The Forest Park Historical Society is nothing if not plucky. Over its intensely interesting and intensely odd decades, the society has been led by quirky fellows who gave it their all but weren’t great at sharing, delegating or outreach. It was always something of a secret society.
Now the historical society, with an energized board, has figured out that the power of local history is in celebrating it, sharing it, and building enthusiasm around it. But repeated efforts to find a permanent physical home for the always cash-shy society have been frustrated by challenging circumstances.
It seemed back in 2015 that a workable solution had finally been found as the society entered into a rent-to-own pact with a local church, First United, facing a long-term decline in congregants. But, as happens, with old, untended buildings, they decay, they leak and someone must foot the repair bills. So far, the society and the church have not come to an agreeable solution and so the society has been actively relocating its fragile collection to other venues.
We’d like to think the two sides could resolve this to the mutual good. In the meantime, we’ll take the optimism and the determination of Jerry Lordan, the society’s president, who says, “the best years are still ahead of the Historical Society. … I have more optimism and confidence in our future than I’ve ever had.”
And so do we.
209 plans ahead
You know a taxing body is in trouble when it stops spending on its own facilities. The District 209 public high schools have lurched from one emergency repair to another as poor leadership, unstable administration and a breakdown in planning and priorities laid this district low.
Now the newly focused school board and administration have let a $320,000 contract to a distinguished Chicago architecture firm which will undertake a multi-dimensional process to study enrollment trends, technology upgrades, facility conditions, and changing curriculums and the impact on classroom uses. And all of this year-long study comes with multiple opportunities for community input.
By next spring, District 209 will finally have a complete understanding of its facilities needs and opportunities.
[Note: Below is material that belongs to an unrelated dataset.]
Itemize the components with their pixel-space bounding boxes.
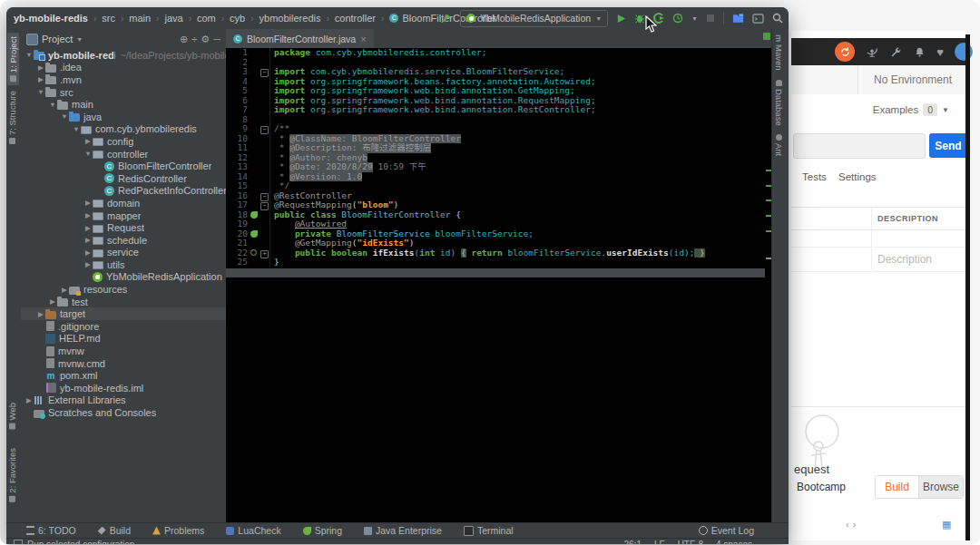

Hard choices will follow. But this is one more sign that that Proviso high schools are being run with a focus on students, by community-focused grown-ups, and that these schools will rise once more.
Fireworks are back!
We understood completely back in 2012 when the Park District of Forest Park put a moratorium on the 4th of July fireworks. There were legitimate public safety concerns owing to both oversized crowds and some knuckleheaded youth looking to show off.
But we’re very happy to see the fireworks return to the park this 4th. The park district and the police department are working hand in hand in pre-planning. There is less out-of-town publicity, the day’s activities have been shortened and everyone will be paying close attention.
It is great for Forest Park to come thoughtfully back around to this grand tradition. Thanks to Forest Park National Bank, our local bank, for being a primary sponsor of the fireworks show.